(Page images and extracted text)
########
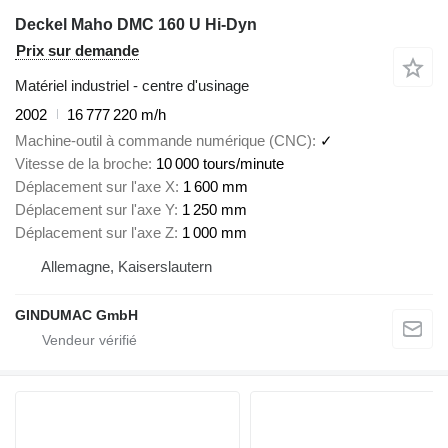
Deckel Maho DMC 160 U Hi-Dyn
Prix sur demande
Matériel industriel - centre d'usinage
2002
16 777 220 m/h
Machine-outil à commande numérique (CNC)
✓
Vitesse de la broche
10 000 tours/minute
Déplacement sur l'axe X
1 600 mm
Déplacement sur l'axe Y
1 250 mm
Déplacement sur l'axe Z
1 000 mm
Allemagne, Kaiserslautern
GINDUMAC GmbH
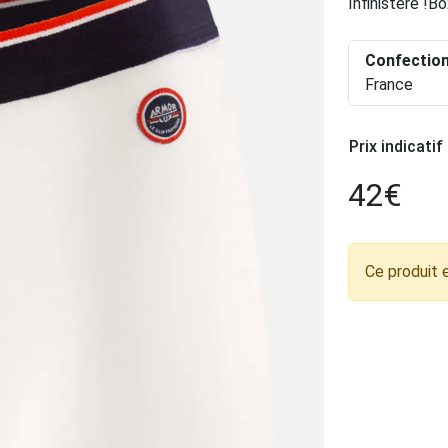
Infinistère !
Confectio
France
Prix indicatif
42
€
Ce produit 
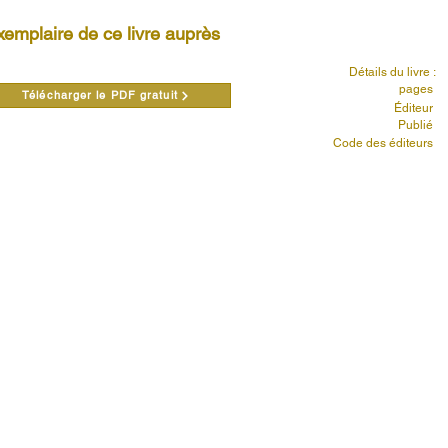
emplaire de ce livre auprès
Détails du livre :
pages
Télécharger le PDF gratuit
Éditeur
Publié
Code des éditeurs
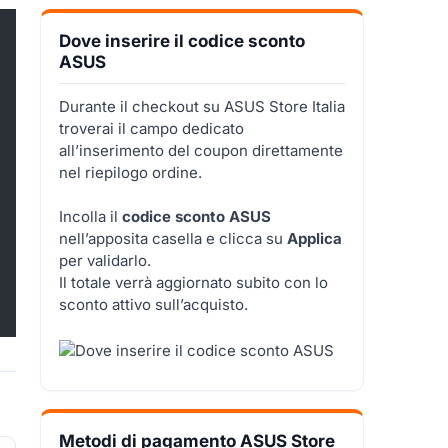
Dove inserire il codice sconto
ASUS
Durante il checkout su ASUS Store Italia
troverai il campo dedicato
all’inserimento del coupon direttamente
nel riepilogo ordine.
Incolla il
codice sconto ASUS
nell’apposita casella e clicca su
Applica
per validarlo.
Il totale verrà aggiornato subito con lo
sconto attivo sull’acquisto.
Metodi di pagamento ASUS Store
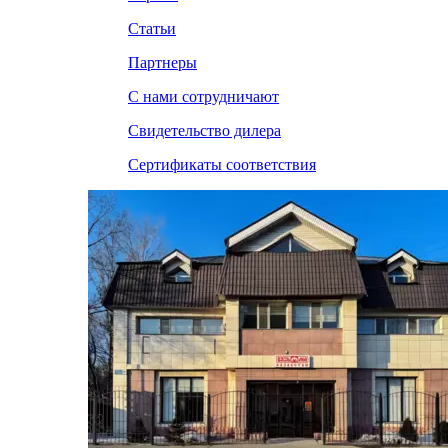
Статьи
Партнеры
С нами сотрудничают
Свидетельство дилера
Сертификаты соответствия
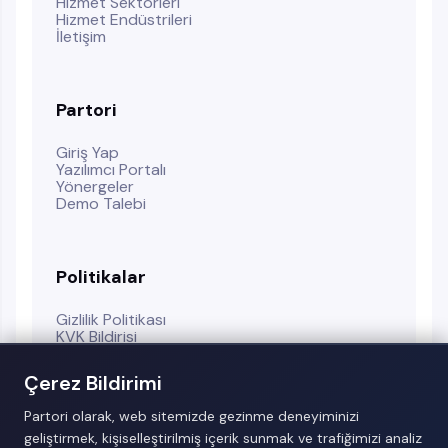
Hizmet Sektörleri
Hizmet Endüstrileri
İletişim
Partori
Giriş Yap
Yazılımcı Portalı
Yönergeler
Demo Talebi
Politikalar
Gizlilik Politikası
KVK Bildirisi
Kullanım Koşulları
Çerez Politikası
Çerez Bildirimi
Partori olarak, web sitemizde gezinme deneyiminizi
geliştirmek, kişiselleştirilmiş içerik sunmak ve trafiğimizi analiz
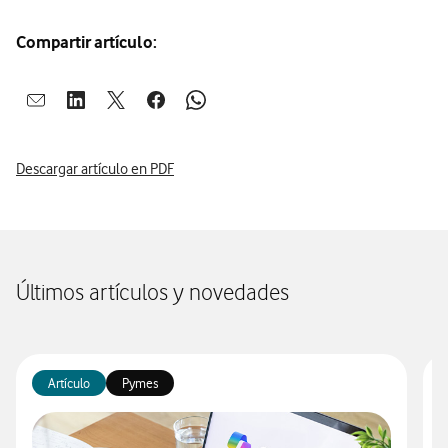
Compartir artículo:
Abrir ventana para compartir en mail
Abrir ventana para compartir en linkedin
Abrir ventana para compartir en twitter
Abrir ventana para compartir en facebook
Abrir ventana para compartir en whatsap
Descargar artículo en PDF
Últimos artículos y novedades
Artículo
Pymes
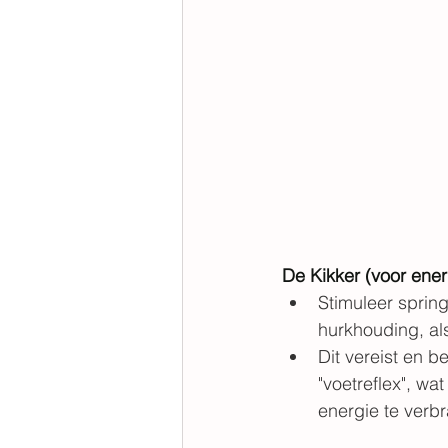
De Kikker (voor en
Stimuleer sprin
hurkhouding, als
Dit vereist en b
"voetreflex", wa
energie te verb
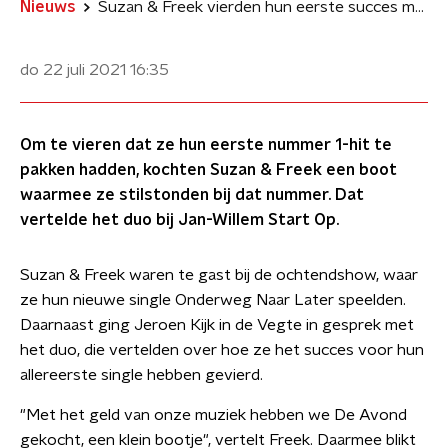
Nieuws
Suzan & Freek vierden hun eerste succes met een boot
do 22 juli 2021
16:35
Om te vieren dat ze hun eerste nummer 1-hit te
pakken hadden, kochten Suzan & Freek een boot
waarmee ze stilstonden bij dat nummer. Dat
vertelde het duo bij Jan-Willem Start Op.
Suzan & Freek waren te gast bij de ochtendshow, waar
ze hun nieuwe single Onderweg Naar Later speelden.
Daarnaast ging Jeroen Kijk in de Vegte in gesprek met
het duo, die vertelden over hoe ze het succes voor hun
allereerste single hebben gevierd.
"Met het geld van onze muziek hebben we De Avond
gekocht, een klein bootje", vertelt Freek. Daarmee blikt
########
#### [About this exercise]
From the opening line of the entries above to the line that holds "Déplacement sur l'axe Z", inclusive, reproduce each line exactly and omit any picture.

#### [Reply to the task]
Deckel Maho DMC 160 U Hi-Dyn
Prix sur demande
Matériel industriel - centre d'usinage
2002
16 777 220 m/h
Machine-outil à commande numérique (CNC)
✓
Vitesse de la broche
10 000 tours/minute
Déplacement sur l'axe X
1 600 mm
Déplacement sur l'axe Y
1 250 mm
Déplacement sur l'axe Z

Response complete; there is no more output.